Den woke up feeling unwell yesterday…stomach, chest, ghastly sick feelings everywhere…thank goodness the doctor was in his office…barely 5 minutes away…so he drove there immediately. The doctor sent him to the ER and that was where he spent most of the day…my rock, my anchor, my safe harbor. I was mildly freaking out. I don’t know what else to say or do…I just numbly sat here. I couldn’t get to him…I can’t help him…I just cried…I get up and walk and then sit down and get totally numb again. I am attached to this pump and just waiting. My family is freaking out too but everyone is so far away and needs hours to get to me. I don’t even know how we could have planned for this but I guess we should have tried.
He did come home and is seeing our doctor again today and a cardiologist on Thursday.
So my guilt is massive. I let him do too much for me…I have to work harder at getting back to being me.

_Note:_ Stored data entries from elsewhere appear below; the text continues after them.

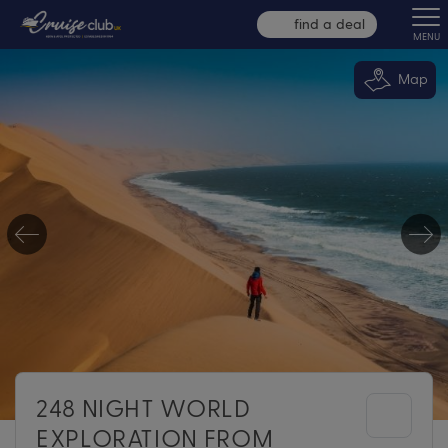
find a deal
MENU
Map
248 NIGHT WORLD
EXPLORATION FROM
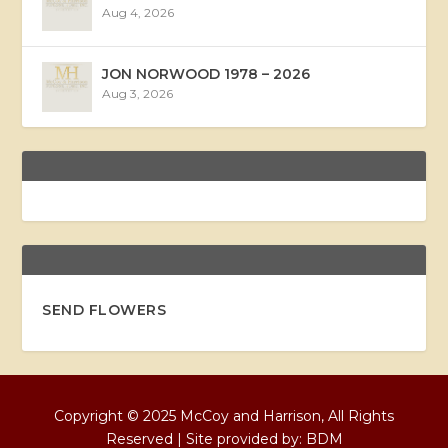
Aug 4, 2026
JON NORWOOD 1978 – 2026
Aug 3, 2026
SEND FLOWERS
Copyright © 2025 McCoy and Harrison, All Rights
Reserved | Site provided by:
BDM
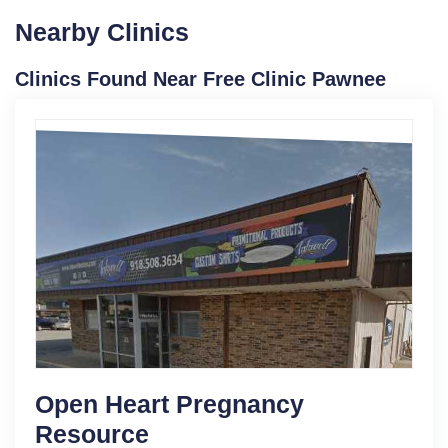
Nearby Clinics
Clinics Found Near Free Clinic Pawnee
Open Heart Pregnancy
Resource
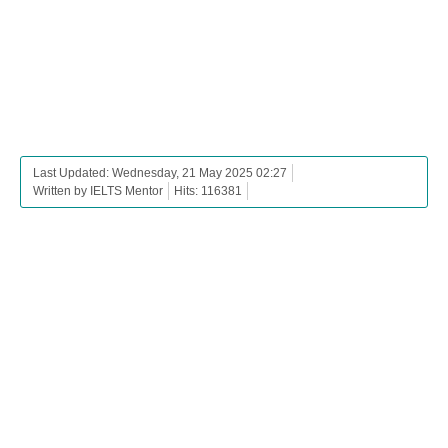
Last Updated: Wednesday, 21 May 2025 02:27
Written by IELTS Mentor
Hits: 116381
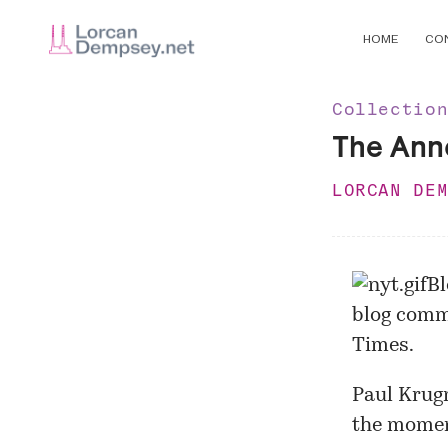
HOME
CO
Collectio
The Ann
LORCAN DE
Bl
blog comm
Times
.
Paul Krug
the momen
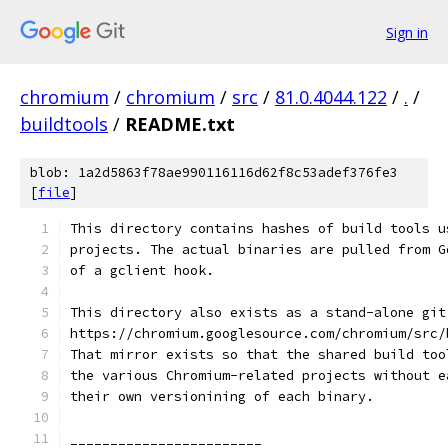
Sign in
chromium
/
chromium
/
src
/
81.0.4044.122
/
.
/
buildtools
/
README.txt
blob: 1a2d5863f78ae990116116d62f8c53adef376fe3
[
file
]
This directory contains hashes of build tools u
projects. The actual binaries are pulled from G
of a gclient hook.
This directory also exists as a stand-alone git
https://chromium.googlesource.com/chromium/src/
That mirror exists so that the shared build too
the various Chromium-related projects without e
their own versionining of each binary.
________________________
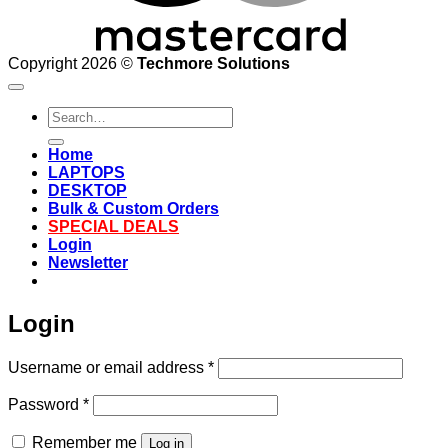
Copyright 2026 ©
Techmore Solutions
Search
for:
Home
LAPTOPS
DESKTOP
Bulk & Custom Orders
SPECIAL DEALS
Login
Newsletter
Login
Required
Username or email address
*
Required
Password
*
Remember me
Log in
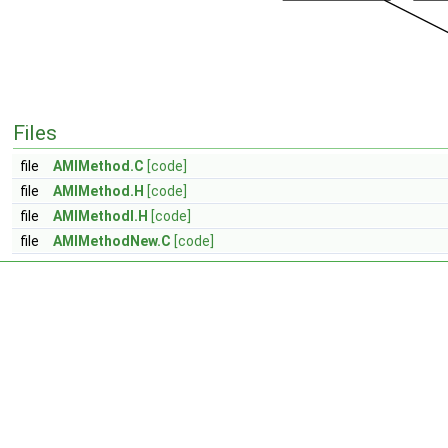
Files
file
AMIMethod.C
[code]
file
AMIMethod.H
[code]
file
AMIMethodI.H
[code]
file
AMIMethodNew.C
[code]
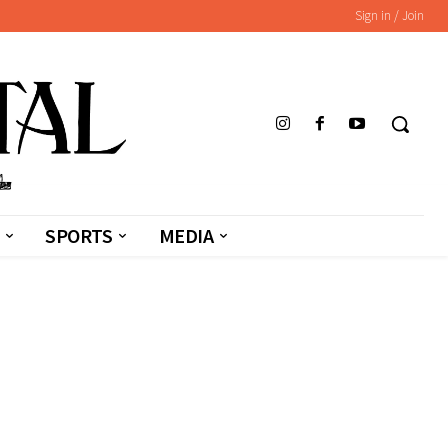
Sign in / Join
SPORTS
MEDIA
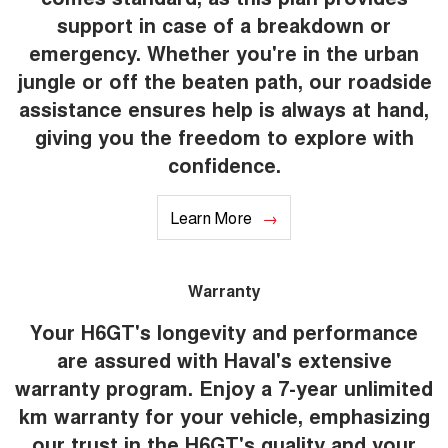
support in case of a breakdown or
emergency. Whether you're in the urban
jungle or off the beaten path, our roadside
assistance ensures help is always at hand,
giving you the freedom to explore with
confidence.
Learn More
Warranty
Your H6GT's longevity and performance
are assured with Haval's extensive
warranty program. Enjoy a 7-year unlimited
km warranty for your vehicle, emphasizing
our trust in the H6GT's quality and your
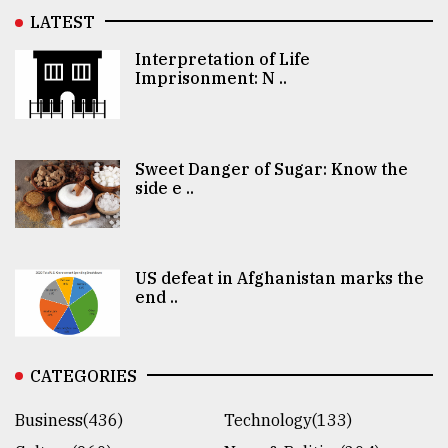
LATEST
Interpretation of Life
Imprisonment: N ..
Sweet Danger of Sugar: Know the
side e ..
US defeat in Afghanistan marks the
end ..
CATEGORIES
Business(436)
Technology(133)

I have never been so sick before this…and now I am napping…I can’t stay awake…and making myself walk every hour. My hands shake…my knees shake…I can’t read…I don’t care about clothes or shoes…I have stuff from the summer that I have not even worn yet and summer is all but over!
I have to work really hard at getting strong for both of us. My hair has more gray in it but I don’t even care. I am supposed to eat and I do but it is hard to be hungry. I am really just a sad sad speck of what I used to be…I cry too easily, too…my life is just so altered. Every day I look for strength and guidance and I guess that’s all that I can do…for now…that and watch the Food Channel. I envy everyone who is healthy and free and can move around quickly. I don’t envy anyone in a bad way…I pray that you stay healthy! I love my family more than life itself…they call and cry and tell me to be strong. They are not close by but they would be here in minutes. They are what I need right now even
Those are my thoughts for today…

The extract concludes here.